Voyager stock predictably jumped, surging almost 50% to $11, around the price of the equity investment. A cash injection at a premium will always boost investor confidence, but other benefits to this deal are readily apparent. 

The up-front fee means Voyager is financed for an additional two years, last until 2022, while the company will also get to access Neurocrine’s experience in getting products through late-stage development and the regulatory process. Voyager’s naivety was arguably laid bare here late last year, when the group had to admit that it was going to take much longer to get its Parkinson’s project to market than initially hoped (Voyager’s Parkinson’s gene therapy journey just got longer, November 8, 2018).

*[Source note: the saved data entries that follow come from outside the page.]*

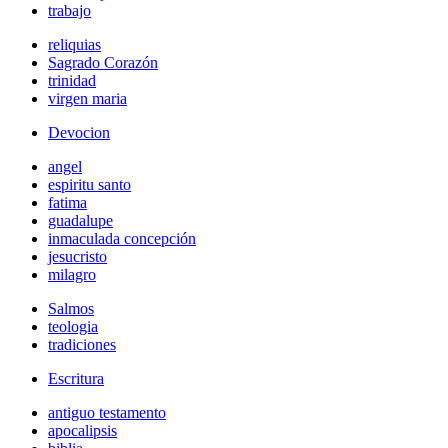
trabajo
reliquias
Sagrado Corazón
trinidad
virgen maria
Devocion
angel
espiritu santo
fatima
guadalupe
inmaculada concepción
jesucristo
milagro
Salmos
teologia
tradiciones
Escritura
antiguo testamento
apocalipsis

Neurocrine will presumably be more inclined to set realistic expectations as it strives to be taken seriously as a commercial-stage drug developer. The 2017 launch of Ingrezza has beaten expectations so far – a rare example of a successful independent launch – while opicapone, an add-on therapy for Parkinson’s disease, will be filed in the next few months. 

Voyager's pipeline
Project Technology  Indication
Phase II
VY-AADC02* AAV gene therapy Parkinson's disease
VY-FXN01** AAV gene therapy Friedreich's ataxia
VY-SOD101 SOD 1 gene therapy ALS
VY-HTT01^ AAV gene therapy Huntington's disease
VY-TAU01^^ AAV gene therapy Taupathies incl Alzheimer's disease
VY-NAV01 AAV gene therapy Pain, chronic, severe
Note: *covered by Neurocrine deal; **covered by Neurocrine deal, but Sanofi has ex-US option; ^Sanofi has ex-US option and option to co-promote in the US; ^^in collaboration with Abbvie. Source: company website. 

Neurocrine has been describing itself as a movement disorder specialist for some time now, so the company is a plausible fit for Voyager programmes. As well as the lead Parkinson’s project, VY-AADC, the deal covers a preclinical asset for Friedreich’s ataxia, VY-FXN01, and two additional programs yet to be determined. Programmes in ALS and Huntington’s are likely candidates. 

True, Neurocrine has zero experience in the gene therapy realm, but the terms of the deal see Voyager undertaking all the development work, with the former picking up the cheques. This includes funding the pivotal VY-AADC programme, the phase I trial of VY-FXN01, and development of the undisclosed assets. 

Voyager can opt in on the commercialisation of the two lead projects, or choose to receive royalties and milestones; the deal involves up to $1.7bn in potential payments across the four programmes. 

Development milestones of up to $170m are attached to the Parkinson’s project, the progress of which will be most closely followed by Neurocrine investors. The first of two placebo-controlled pivotal studies, Resolve-1 just got under way, and results are not expected until late in 2021. Executives were vague on when Resolve-2 might get under way, and it will be interesting to see whether Neurocrine’s influence will prompt any substantial change in strategy here. 

Why Neurocrine would chose to travel down the gene therapy route is another question that investors will be asking today. There is only one other Parkinson's gene therapy in the clinic, Axovant/Oxford Biomedica's AXO-Lenti-PD, so perhaps this was a move to prevent others getting in first. However, the failure of Ingrezza in Tourette’s late last year was a painful setback, and this deal hardly slots in another near-term revenue opportunity. 

Still, the company became profitable last year, and is sitting on a healthy pile of cash, so perhaps there is more to come from Neurocrine on the deal-making front.